За две парижские зимы и лето Агата Миллер сменила три пансиона. Всюду она демонстрировала крайнюю беспомощность в грамматике и живописи, зато исключительные способности к музыке, пению и арифметике — и всюду позорно проваливалась на экзаменах или концертах. Обычно до самих концертов дело вообще не доходило — она заболевала накануне и выздоравливала через два дня. Если же ей удавалось выйти к доске или инструменту, в глазах у нее темнело, руки дрожали, она находилась почти в обморочном состоянии и действовала наобум. Сперва такое состояние казалось окружающим следствием застенчивости, преодолимой с опытом. Были месяцы, когда она брала уроки музыки и пения у лучших педагогов не для общего развития, а всерьез задавшись целью стать оперной певицей или профессиональной пианисткой. Все данные у нее были, викторианские предубеждения против артистической карьеры понемногу развеивались XX веком, а славу последнего из ее пансионов составляла талантливая пианистка, в замужестве леди Лимерик. Но увы!

«Прежде чем окончательно вернуться домой, я попросила Карла Фюрстера откровенно ответить мне, считает ли он, что упорный труд и прилежание могут сделать из меня профессиональную пианистку. Он, хоть и чрезвычайно деликатно, не стал лгать. У меня нет достаточного темперамента, чтобы выступать перед публикой, сказал он. И я знала, что учитель прав. Я была очень благодарна ему за то, что он сказал правду. Некоторое время я чувствовала себя несчастной, но постаралась не принимать этот печальный вывод слишком близко к сердцу.

Если вашим мечтам не суждено осуществиться, гораздо лучше вовремя признать это и двигаться дальше, вместо того чтобы сосредоточиваться на разбитых упованиях и надеждах.

Рано испытанное поражение послужило мне хорошим уроком на всю жизнь; я поняла, что не обладаю темпераментом, позволяющим мне выступать перед публикой в любом качестве. Думаю, что корень этого явления лежит в неспособности контролировать свои физические реакции».

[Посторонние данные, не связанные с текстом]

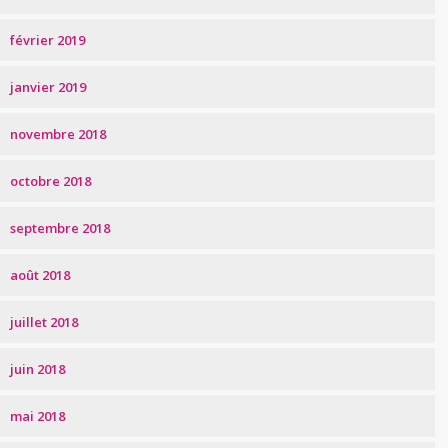
février 2019
janvier 2019
novembre 2018
octobre 2018
septembre 2018
août 2018
juillet 2018
juin 2018
mai 2018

Впрочем, миссис Миллер отнюдь не была разочарована. В «Неоконченном портрете» именно матери приписана инициатива приглашения педагога с мировой славой на чашку чаю с просьбой высказать именно то, что отвечает интересам дочери (как их понимает мать). В автобиографии об этом нет ни слова. Однако в данном случае Агата Миллер в ретроспективе соглашалась с решением матери: все-таки сцена — не место для молодой девушки. Ее единственное назначение — замужество.